Revolta das ruas contra a TV Globo

Revolta das ruas contra a TV Globo

 
Do sítio da União da Juventude Socialista (UJS):

 
Nesta quinta (12), mesmo dia em que se realizara a greve nacional, a população aproveitou o ensejo das mobilizações para pedir também pela democratização dos meios de comunicação. E uma das maneiras encontradas para fazer essa reivindicação foi protestar em frente a um dos grandes monopólios da mídia brasileira: a Rede Globo.
Durante o dia, cidades como Bahia, Belo Horizonte, Belém, Aracaju, Rio de Janeiro, Porto Alegre e São Paulo fizeram atos em frente às sedes da emissoras. Na Bahia, cerca de mil baianos ocuparam a TV Bahia – afiliada da Globo – logo às 5:00 da manhã. No protesto, o refrão ecoado já é bem conhecido pelo povo de lá: “TV Bahia – Uma mentira todo dia”.
No começo da noite, foi a vez da capital paulista mandar o recado à rede da família Marinho.

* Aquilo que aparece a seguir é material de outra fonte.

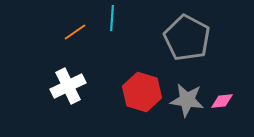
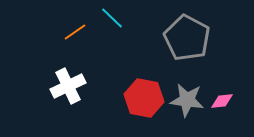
cyan line: rotated 50 degrees counterclockwise
red hexagon: moved 2 px right, 6 px down; rotated 6 degrees counterclockwise
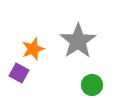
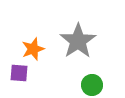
purple square: rotated 24 degrees counterclockwise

Os manifestantes se concentraram na Praça General Gentil Carvalho, zona sul, e seguiram trajeto pela Avenida Luis Carlos Berrini, até chegar em frente à Rede Globo.Já à tarde, centenas de porto-alegrenses fizeram um escracho conta da Rede RBS- afiliada da Globo.

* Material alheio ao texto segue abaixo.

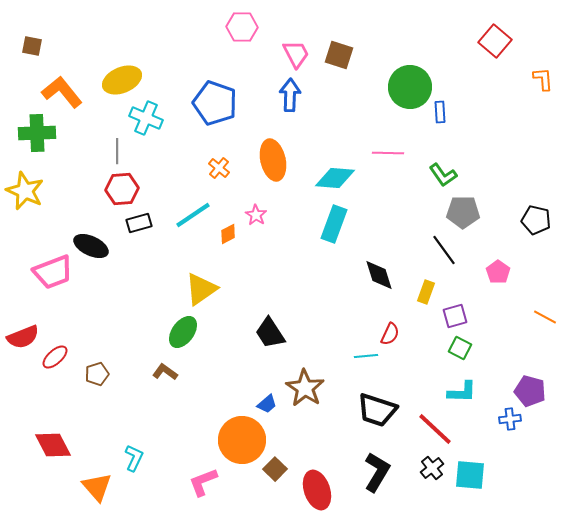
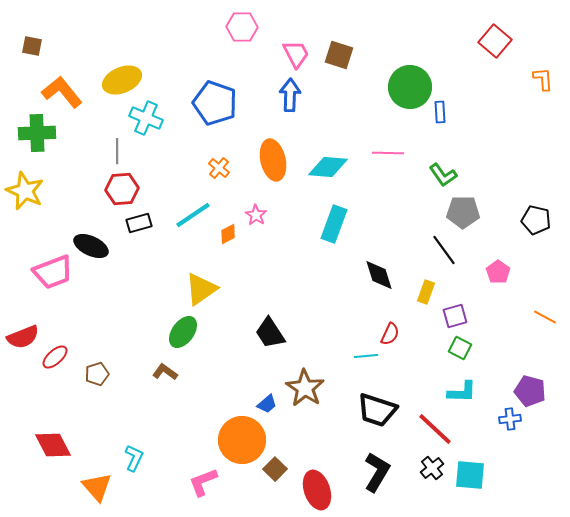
cyan diamond at (335, 178): moved 7 px left, 11 px up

Na porta da emissora foram jogadas fezes de porcos, seguidos das palavras de ordem “Bosta para uma mídia de bosta”, e com cartazes “Lixo no lixo”. “A mídia é do povo” foi outro eco na voz dos manifestantes, que batucavam pedindo “Abaixo a RBS”.
Além de muitas palavras de ordem contra a emissora, o grupo também chamou a atenção por conseguir interromper o principal jornal da cidade – o SP TV 2ª Edição. Enquanto apresentava o telejornal, o apresentador Carlos Tramontina foi surpreendido por uma luz verde sobre seu rosto.
Porém, o que chamou mais a atenção não foi a luz verde sobre Tramontina, e sim a nota que o âncora soltou logo no começo do jornal. Em um curto espaço, ele comunicou o que estava acontecendo lá fora.
“Um grupo de cerca de 400 manifestantes está fazendo, neste momento, um protesto contra a TV Globo, no bairro do Brooklin. O grupo se reuniu numa praça, na zona sul da cidade, e está caminhando pela Avenida Luis Carlos Berrini, em direção à emissora.”, resumiu.
Em seguida, relatou as reivindicações do protesto. “Os manifestantes pedem a democratização da mídia, e a revisão das concessões de tv, gritam palavras de ordem contra a emissora e fazem discurso. A manifestação é pacífica.”, conclui o apresentador.
Enquanto isso, lá na rua, os manifestantes realizavam atos simbólicos. Um deles foi usar adesivos para trocar o nome da placa ponte Estaiada Octavio Frias de Oliveira por jornalista Vladimir Herzog – torturado e morto pela ditadura militar, em 1975.
No prédio da Globo, os manifestantes conseguiram ainda fazer uma projeção de letreiros com as frases: “Globo Mente” e “Globo Sonega”.
Como resultado do protesto, na página do ato, no facebook, os participantes apontaram a ótima experiência que tiveram e já tentam convocar mais um grande ato contra a emissora.
“Foi um enorme sucesso, foi de um simbolismo inacreditável, parabéns a todos. É o momento de aproveitar o frissom que as imagens e vídeos do primeiro ato estão causando, principalmente aqui no Facebook, e chamar o segundo.”, relatou o jornalista Lino Bocchini, presente no ato.
Detalhe: Embora Carlos Tramontina tenha enumerado apenas 400 pessoas no ato, a estimativa é que bem mais de mil manifestantes se juntaram ao ato.